Senior Post Doctoral Researcher/Team Leader

My groups’ research focuses on improving and designing new therapies for motor neuron disease spinal muscular atrophy (SMA) and muscular dystrophies Duchenne muscular dystrophy (DMD) and myotonic dystrophy type 1 (DM1). These disorders are treatable with antisense oligonucleotides (ASOs) to correct the dysfunctional mRNA. The team focuses on the targeted delivery of these therapies using a peptide and antibody delivery vehicles towards skeletal muscle and central nervous system tissues. We work with academic and industrial collaborators to advance this work to early clinical development.

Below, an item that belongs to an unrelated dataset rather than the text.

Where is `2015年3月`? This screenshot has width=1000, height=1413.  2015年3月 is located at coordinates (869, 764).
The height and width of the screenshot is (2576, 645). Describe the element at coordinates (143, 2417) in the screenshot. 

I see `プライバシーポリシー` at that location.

Cell penetrating peptides (CPPs) are short cationic or amphipathic peptides that actively and passively penetrate the cell membrane for effective intracellular drug delivery. These CPP-ASO conjugates transport ASOs into skeletal muscle, heart, brain and spinal cord; tissues which are otherwise impenetrable without invasive local administrations. The most recent designs are focused on (1) increasing safety and tolerability and (2) directing a more tissue specific uptake to reduce off target effects.


Antibodies are naturally occurring proteins capable of specific binding to target cell surface proteins and receptors. Antibodies are flexible drug carriers that can be directly conjugated to multiple chemistries of ASOs as well as siRNA and genome editing elements. We have investigated an antibody-ASO capable of enhanced uptake and activity in the brain and spinal cord over other brain shuttling vehicles. Importantly, Antibody-ASOs redirected ASOs away from the kidney, a major tissue associated with ASO accumulation and toxicity. We are currently working to expand this program with newly engineered antibodies.